Our trip to Buxton and Castleton to visit the subterranean network of caverns and mines has been one proverbial sharp intake of breath after another.

The first was dropping down to the Hope Valley, where Castleton lies, via the steep limestone gorge of Winnat’s Pass.

The approach through Castleton to the entrance to the Devil’s Arse brought us past old miners’ cottages with roses around their doors and shops selling the Blue John mineral for which the area is famed. The picture-postcard scene darkened suddenly as we entered a huge limestone ravine, with 280ft (85m) cliffs and the ruins of Peveril Castle above us.

The Devil’s Arse is one of Castleton’s four caverns and mines. Titan, Britain’s biggest known cave – twice the size of St Paul’s cathedral – is also here, but only experienced cavers can go in to it. There are said to be dozens, if not hundreds, more caves waiting to be discovered.

We enter the Great Cave; it’s about 197ft (60m) high and there’s plenty of echoing calls because of wonderful acoustics. We’re told there’s an opening in its roof which surfaces near Peveril Castle on the hillside above. That sparks much persistence from Sophie about going to find it. Thankfully she gets distracted by a water cascade and ‘The Devil's Staircase’ and unusual flowstone and stalactite formations. One of the most impressive moments comes when we look back at the ‘Five Arches’, beautifully lit and perfectly shaped.

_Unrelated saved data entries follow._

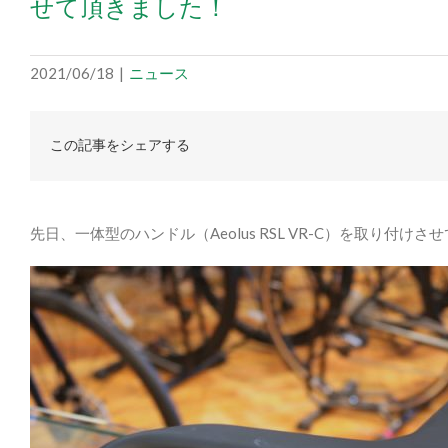
せて頂きました！
2021/06/18
|
ニュース
この記事をシェアする
先日、一体型のハンドル（Aeolus RSL VR-C）を取り付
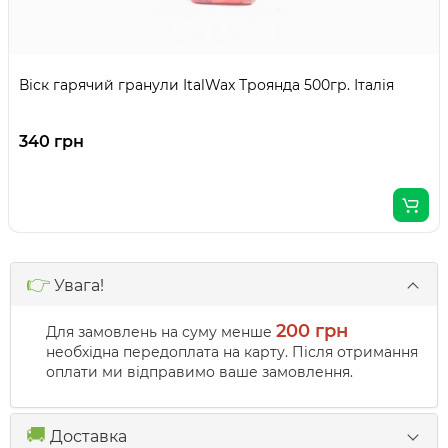
Віск гарячий гранули ItalWax Троянда 500гр. Італія
340 грн
👉
Увага!
200 грн
Для замовлень на суму менше
необхідна передоплата на карту. Після отримання
оплати ми відправимо ваше замовлення.
🚚
Доставка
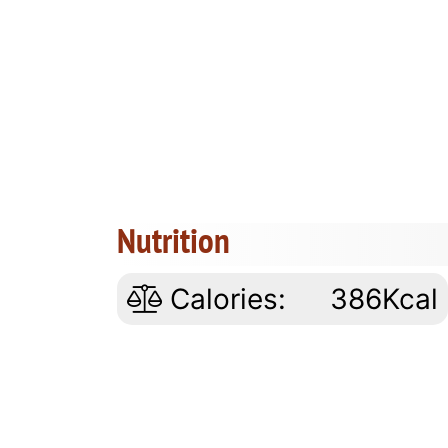
Nutrition
Calories:
386Kcal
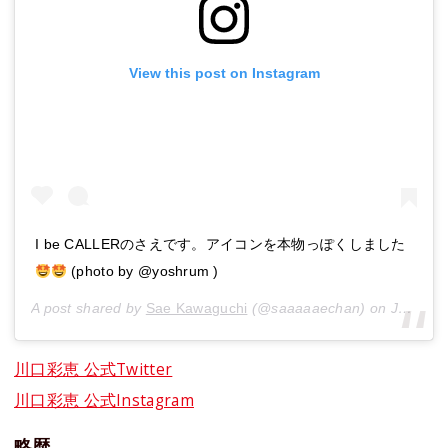
View this post on Instagram
I be CALLERのさえです。アイコンを本物っぽくしました
(photo by @yoshrum )
A post shared by
Sae Kawaguchi
(@saaaaaechan) on
Jan 3, 2020 at 12:09am PST
川口彩恵 公式Twitter
川口彩恵 公式Instagram
略歴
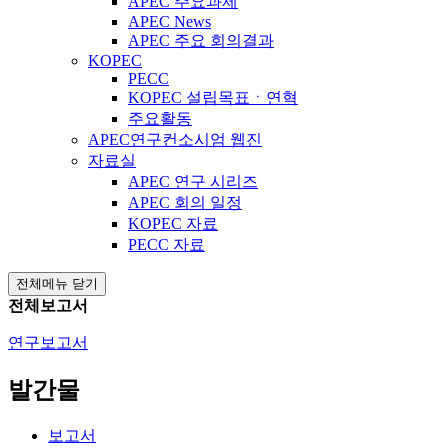
APEC 주요과제
APEC News
APEC 주요 회의결과
KOPEC
PECC
KOPEC 설립목표ㆍ연혁
주요활동
APEC연구컨소시엄 웹진
자료실
APEC 연구 시리즈
APEC 회의 일정
KOPEC 자료
PECC 자료
전체메뉴 닫기
전체보고서
연구보고서
발간물
보고서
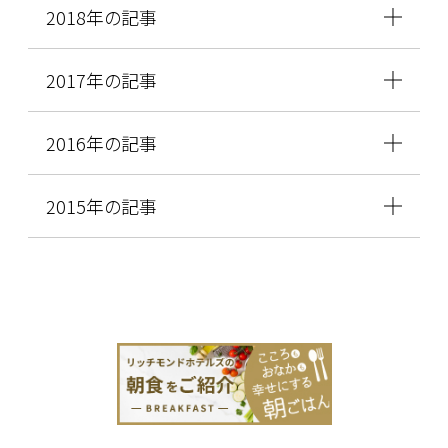
2018年の記事
2017年の記事
2016年の記事
2015年の記事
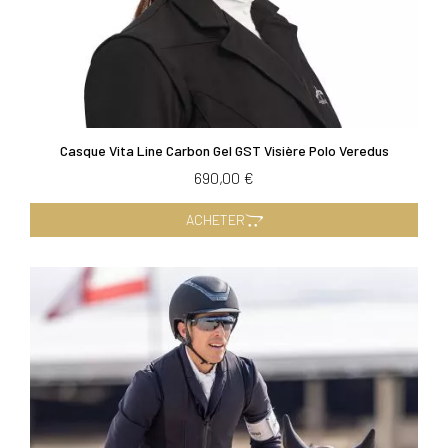
SE
ANNULER
CONNECTER
Casque Vita Line Carbon Gel GST Visière Polo Veredus
690,00 €
ACHETER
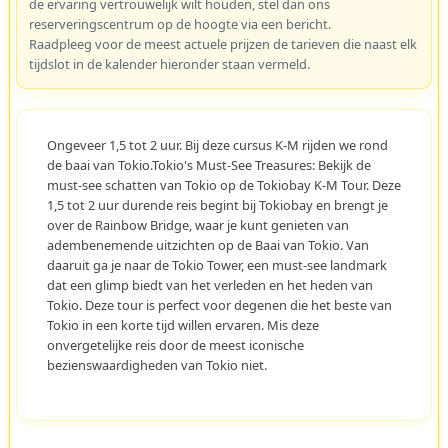
de ervaring vertrouwelijk wilt houden, stel dan ons
reserveringscentrum op de hoogte via een bericht.
Raadpleeg voor de meest actuele prijzen de tarieven die naast elk
tijdslot in de kalender hieronder staan vermeld.
Ongeveer 1,5 tot 2 uur. Bij deze cursus K-M rijden we rond
de baai van Tokio.Tokio's Must-See Treasures: Bekijk de
must-see schatten van Tokio op de Tokiobay K-M Tour. Deze
1,5 tot 2 uur durende reis begint bij Tokiobay en brengt je
over de Rainbow Bridge, waar je kunt genieten van
adembenemende uitzichten op de Baai van Tokio. Van
daaruit ga je naar de Tokio Tower, een must-see landmark
dat een glimp biedt van het verleden en het heden van
Tokio. Deze tour is perfect voor degenen die het beste van
Tokio in een korte tijd willen ervaren. Mis deze
onvergetelijke reis door de meest iconische
bezienswaardigheden van Tokio niet.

Looming over the other side of the valley is Mam Tor. It’s also known as the Shivering Mountain and it’s easy to see why. A landslip creeps down its side and across the road below. The road’s as buckled as if it belongs in an earthquake zone, having collapsed in the 1970s. Alongside it is the Blue John Cavern, where a long series of steps leads to a series of caverns, including the impressive Crystallised Chamber.

It’s another (undamaged) part of this old road that also takes us to Treak Cliff Cavern. This hillside is the only place in the world where Blue John – the prized, colour-banded form of fluorspar – is mined. Zig-zagging up the hillside to the entrance is so gusty that I have to hold tightly on to Sophie. She can’t wait to get inside. We’ve told her that she’s going to visit Fairyland.

Here we’re on the trail of the last semi-precious stone mined in England, but Sophie’s fascinated by 330 million-year-old crinoid fossils in the limestone.

There are just two Blue John veins left out of 14. Now it’s only mined for a month or so each January.

The biggest bit of Blue John ever found, called The Pillar, appears. It’s a mighty 16 tonnes and worth around £1.2m. It’s not going anywhere. It’s holding up the roof.